Year-end Stock Count
🧮 Overview
A stock count involves physically verifying the value of inventory your business holds - typically at cost price on a specific date, such as the year-end. This ensures your accounts reflect accurate inventory values, which affects year-end profits and ultimately your tax bill.
Recommended Steps
Plan the Count 🗂
Choose a low-activity time (e.g., after hours or during a quiet period). Although year-end is common, some businesses also opt for quarterly stock counts.
Organise Tools & Space
Gather essentials: stocksheets, clipboards, pens, scales, handheld scanners, etc.
Make sure the stockroom is neat: label shelves, sort items clearly, and group large quantities for efficient counting.
Assign Roles & Method
Choose responsible and trained team members. Define counting methodology, for example, count in pairs, assign areas, and mark off completed sections with coloured pens to avoid double-counting.
Categorise & Exclude
Remove any customer-purchased items to avoid duplication. Flag damaged, obsolete, or slow-moving stock for special consideration or discount valuation.

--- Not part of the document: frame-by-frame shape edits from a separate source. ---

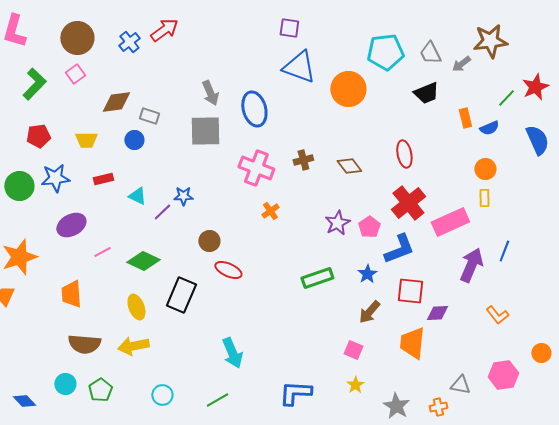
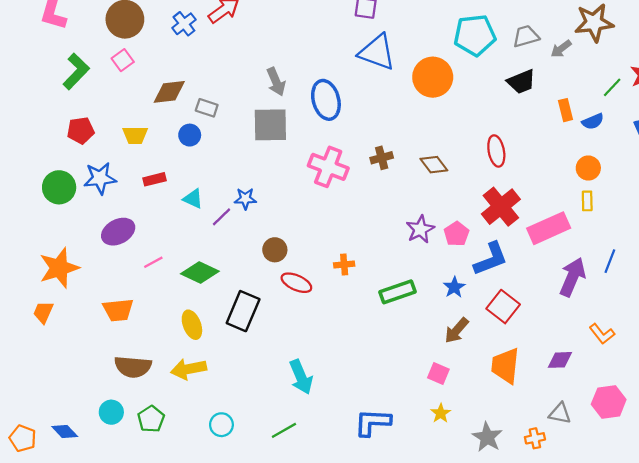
gray trapezoid: (430, 53) -> (526, 36), turned 100
orange cross: (270, 211) -> (344, 265), moved, turned 30
red square: (410, 291) -> (503, 307), turned 32
orange trapezoid: (71, 294) -> (118, 310), turned -92
purple diamond: (437, 313) -> (560, 360), moved

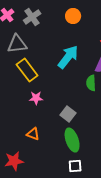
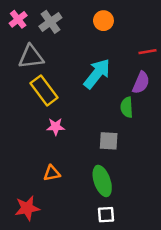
gray square: (68, 114) -> (109, 141), moved, turned -35
orange triangle: (33, 134) -> (52, 173), turned -32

Compare & Investigate Variances 🔍
Match physical counts with electronic records. Investigate discrepancies caused by labelling errors, misplaced stock, unprocessed transactions, or miscounts. Repeat counts if needed.
Why It Matters
Accurate Financial Reporting
Ensures inventory values on your balance sheet are reliable, supporting correct profit calculation and calculation of your corporation tax. Tight control over stock is important for investors, auditors and your management team.
Control & Loss Prevention
Detects shrinkage, damage, theft, or data errors - supporting better inventory management.